Robinson is best known as a Basketball Hall of Fame center with the San Antonio Spurs, and that career took off in college at Navy from 1983 to 1987. He led the Midshipmen to the Elite Eight in the 1986 men’s basketball tournament.

Robinson’s teams never lost to Army, but three of those games were decided by six points or fewer, including a 58-52 victory in his senior season. The urgency was always a few notches up against the Cadets.

“We had a very close game with Army,” Robinson said. “(Army guard) Kevin Houston played great. They battled us and broke us down. We were fortunate to come out with a win.

“It’s the same type of intensity, and the whole Academy does not get as hyped about it as the football game, but for us it was always a big deal,” he said. “You can make or break your season by winning or losing against Army.”‘

It wasn’t until Robinson attended his first Army-Navy game in Philadelphia that he learned just how much that means.

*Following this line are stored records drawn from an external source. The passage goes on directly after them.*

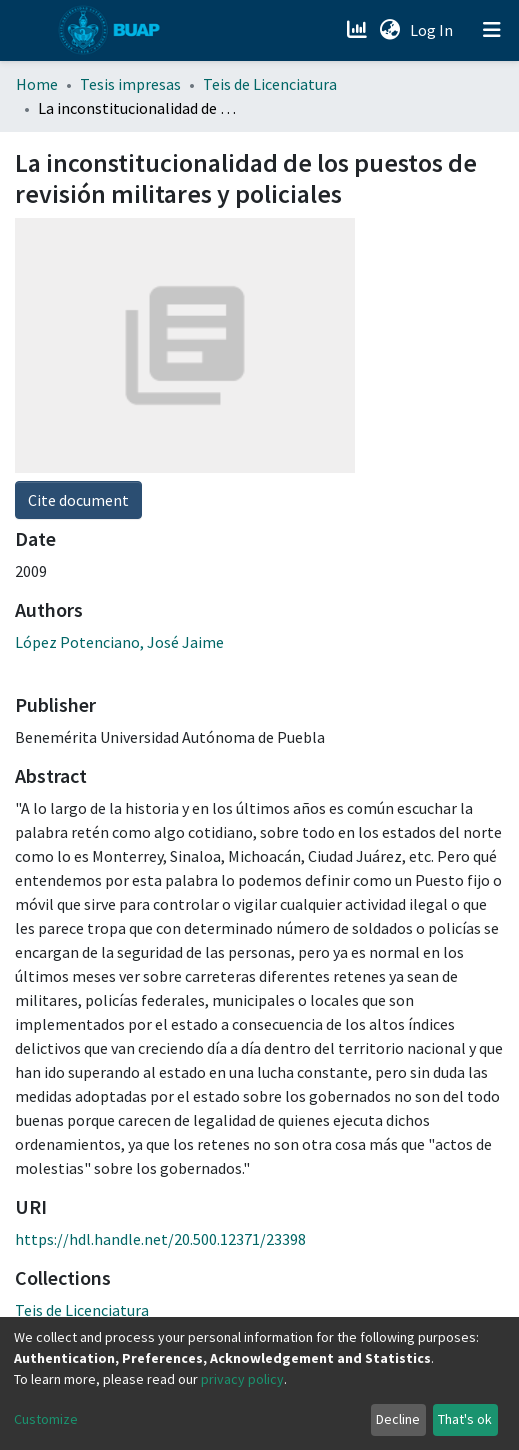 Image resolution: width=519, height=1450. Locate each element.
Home (37, 84)
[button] (389, 30)
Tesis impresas (130, 84)
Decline (398, 1419)
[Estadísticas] (358, 30)
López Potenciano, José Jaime (119, 642)
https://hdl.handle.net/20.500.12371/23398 (160, 1239)
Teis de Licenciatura (270, 84)
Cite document (78, 500)
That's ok (465, 1419)
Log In (433, 30)
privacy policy (242, 1379)
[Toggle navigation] (492, 30)
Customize (46, 1419)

He watched the parade. He took in the tradition. He watched both sides sing after the game.

For Robinson, who won two NBA championships, that experience hit at a comparable emotional level. He had memories of being at the Academy, and watching the Midshipmen tease Army exchange students. He remembers the instructors using the Army-Navy game to motivate the brigade.

“It’s the ultimate level of competition,” Robinson said. “It’s a rivalry that is about honor. It’s about service and heart, and it’s about character. I take a lot of pride in it. I know our guys are going to represent us well. Their performance is going to be all heart.”

Even in a year affected by COVID-19, Robinson said that the game should bring that kind of intensity. Navy (3-6) is looking to play spoiler against Army (7-2). The Midshipmen won 31-7 last season.

“It’s about service,” he said. “You know our front-line workers are out there doing their job and our military is out there doing their job. It’s an opportunity to put the military front and center, and reminding everyone what they are sacrificing. It’s a great message for our country.

“It’s a beautiful stage for the military academies,” he said. “A lot of people who aren’t associated with it don’t understand the quality and the leadership and everything that is taught there is incredible.”

Robinson is working with USAA this week to promote the Army-Navy House sweepstakes. Fans can visit www.ArmyNavyHouse.com and upload photos to show off their fandom for a chance to attend the 2021 Army-Navy Game in New York City. “Knowing the fans can’t come to this game, we’re really trying to promote an opportunity for fans to feel very engaged. It means so much to so many people. It’s another way to keep people connected,” Robinson said.